Hanya, menjadi persoalan ketika sudah bersinggungan dengan pihak lain, baik itu individu, lembaga lain bahkan institusi pemerintah. Muncul problem negatif seperti pencemaran nama baik, ujaran kebencian, provokasi bahkan maraknya kabar bohong (hoaks). Persoalan menjadi bertambah pelik ketika tafsir atas semua itu bukan berdasarkan hukum, tapi semata-mata tafsir aparat penegak hukum dan kekuasaan. Dalam konteks ini, kehadiran medis sosial sebagai pilar demokrasi terbaru menjadi  sebuah ironi.

Di alam demokrasi, media sosial sebagai ruang kritik, terutama kritik atas segala kebijakan pemerintah memang diperlukan. Hal ini adalah sebuah iklim yang baik bagi tumbuhnya dialog dan sarana bagaimana memunculkan beragam terobosan (breakthrough). Problem selanjutnya adalah kedewasaan warga (netizen) dalam berinteraksi dan berkomunikasi di media sosial. Ketika kedewasaan dan akal sehat terlupakan, jerat hukum misalnya melalui Undang-Undang Internet dan Transaksi Elektronik (UU ITE) menanti. Hal ini tentu tak diinginkan semua orang. Masalahnya, ternyata banyak yang terkena pasal-pasal di dalamnya.

Terlepas dari semua itu. Saya kira, merawat ruang publik kritis ini tetap diperlukan. Ruang publik kritis, ditandai dengan aktifnya warganet (netizen) melakukan beragam kritik terhadap kebijakan pemerintah yang tak sesuai, atau etika-etika (politik), moral yang dilanggar. Terbukti telah membawa perubahan yang berarti.

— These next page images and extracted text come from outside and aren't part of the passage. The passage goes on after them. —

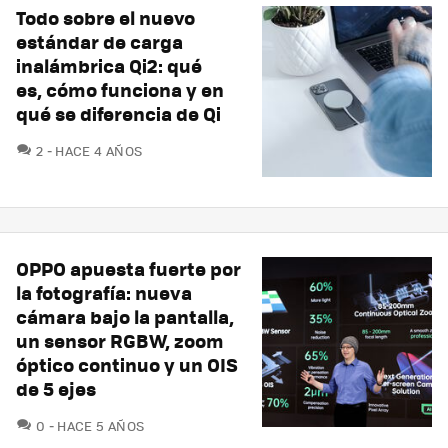
Todo sobre el nuevo
estándar de carga
inalámbrica Qi2: qué
es, cómo funciona y en
qué se diferencia de Qi
COMENTARIOS
2
HACE 4 AÑOS
OPPO apuesta fuerte por
la fotografía: nueva
cámara bajo la pantalla,
un sensor RGBW, zoom
óptico continuo y un OIS
de 5 ejes
COMENTARIOS
0
HACE 5 AÑOS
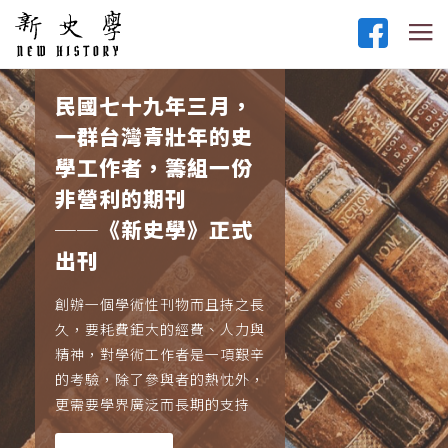
民國七十九年三月，
一群台灣青壯年的史
學工作者，籌組一份
非營利的期刊
──《新史學》正式
出刊
創辦一個學術性刊物而且持之長
久，要耗費鉅大的經費、人力與
精神，對學術工作者是一項艱辛
的考驗，除了參與者的熱忱外，
更需要學界廣泛而長期的支持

Misalnya vaksinasi berbayar tidak jadi diberlakukan atau Rektor UI mundur dari rangkap jabatan di BUMN. Ini adalah salah satu capaian dari bagaimana ruang publik kritis itu terawat dengan baik. Ke depan, saya kira diperlukan gerakan yang lebih vokal lagi, terus merawat iklim ruang publik kritis, sehingga bisa melahirkan perubahan-perubahan yang berarti. []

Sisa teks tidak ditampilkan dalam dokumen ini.